### PROBLEM LINK:

**Author and Editorialist:** Lalit Kundu

**Tester:** Kamil Debowski

### DIFFICULTY:

easy-medium

### PREREQUISITES:

binary search, basic maths

### PROBLEM:

Given two string S_1 and S_2, a flower is formed by putting strings perpendicular to each other in such a way that they overlap at the same character. A flower’s ugliness is sum of absolute difference of adjacent petal lengths i.e. i.e. if adjacent petal lengths are L_1, L_2$, L_3$, L_4, then ugliness of flower is |L_1 - L_2| + |L_2 - L_3| + |L_3 - L_4| + |L_4 - L_1|. You have to minimise this ugliness.

### QUICK EXPLANATION:

======================

Iterate over 26 characters assuming i^{th} English alphabet is the overlapping character. Now, for fixed i, iterate over all positions j in S_1 and find the optimal position k in S_2 such that overlapping strings at positions i in S_1 and j in S_2 will minimise ugliness function. For a fixed j, the ugliness function can be expressed as |x - a_1| + |x - a_2| + |x - a_3| + |x - a_4|, where a_1, a_2, a_3, a_4 are constants dependent on lengths of S_1 and S_2 and j. Among all possible positions in S_2 for variable x, we need to evaluate those closest to a_1, a_2, a_3, a_4, which can be done via binary search.

### EXPLANATION:

================

A very intuitive idea is to iterate over all characters of English alphabet assuming that strings will overlap at this character. Let’s denote by L_{1, i} as sorted list of all positions in S_1 where i^{th} English alphabet occurs. Similarly, by L_{2, i} as sorted list of all positions in S_2 where i^{th} English alphabet occurs.
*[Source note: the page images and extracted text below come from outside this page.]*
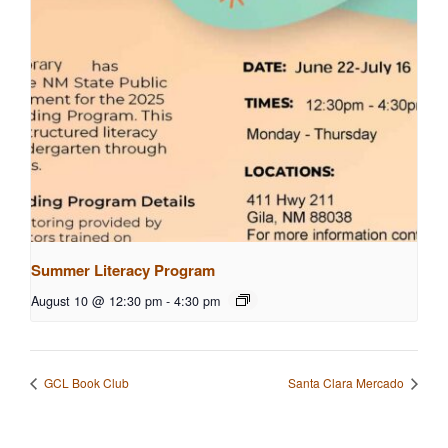
Summer Literacy Program
August 10 @ 12:30 pm
-
4:30 pm
GCL Book Club
Santa Clara Mercado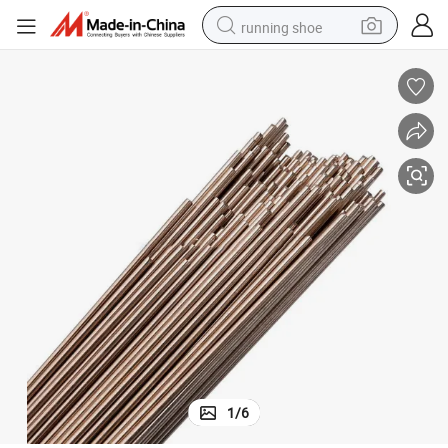
running shoe
electric scooter
weight loss capsule
wheel loader
pullover hoody
tshirt
basketball shoe
sport shoe
1
/
6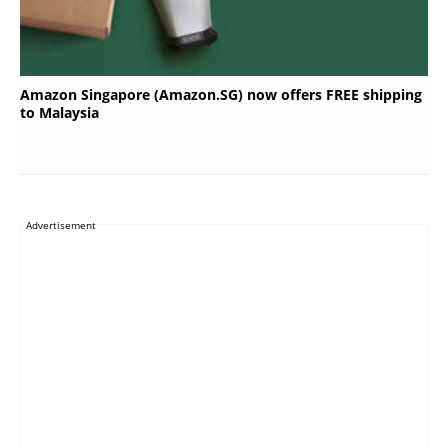
Amazon Singapore (Amazon.SG) now offers FREE shipping
to Malaysia
Advertisement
Now, for all i(*i.e.* i = 1 to 26), we’ll iterate over j \in L_{1, i} assuming that overlap will occur at this position j in string S_1. Let’s say the overlap position is x in S_2, then what will be the ugliness? If you work it out, you’ll see it can be written as f(x) = |x - (l_2 - j -1)| + |x - (l_2 - l_1 + j)| + |x - (l_1 - j - 1)| + |x - j|, where l_1 and l_2 are lengths of S_1 and S_2, respectively. Let’s say it’s of form |x - a_1| + |x - a_2| + |x - a_3| + |x - a_4|.

Now, observe that this graph is discontinuous at points x = a_1, a_2, a_3, a_4 and its minima lies at one of these points. At all other values, this function is a straight line. We have to evaluate this function at all discrete values L_{2, i} and find its minimum value. If we iterate over this whole list, complexity of doing this will be O(l_2) worst case. We need to do something better. We know that minima occurs at one of a_1, a_2, a_3, a_4. For each k(from 1 to 4), we can find a_k in list L_{2,i} using binary search. If it doesn’t exist in the list, we look at points closest to it *i.e.* just greater and just smaller. We take minimum of all such cases.

Psuedo code to make things more clear:

```
int L[2][]
scan(s1, s2)
for i = 0 to l1
L[1][s1[i]].push_back(i)
for i = 0 to l2
L[2][s2[i]].push_back(i)
ans = INF
//asumming overlap is character i
for i = A to Z
//assuming j is the overlap position in S1
for j in L[1]
//the list of points where we need to test
a = [l_2 - j -1), (l_2 - l_1 + j), (l_1 - j - 1), j]
for k = 0 to 3:
//use binary search here
if a[k] is present in L[2][i]
//evaluate function f
ans = min(ans, f(a[k]))
else:
p = smallest element in L[2][i] greater than a[k]
q = largest element in L[2][i] less than a[k]
ans = min(ans, f(p), f(q))
print ans
```

### COMPLEXITY:

================

Since we iterate over string S_1 and for each character apply binary search on list L_{1, i} for all i, total complexity is O(l_1 \text{log} l_2).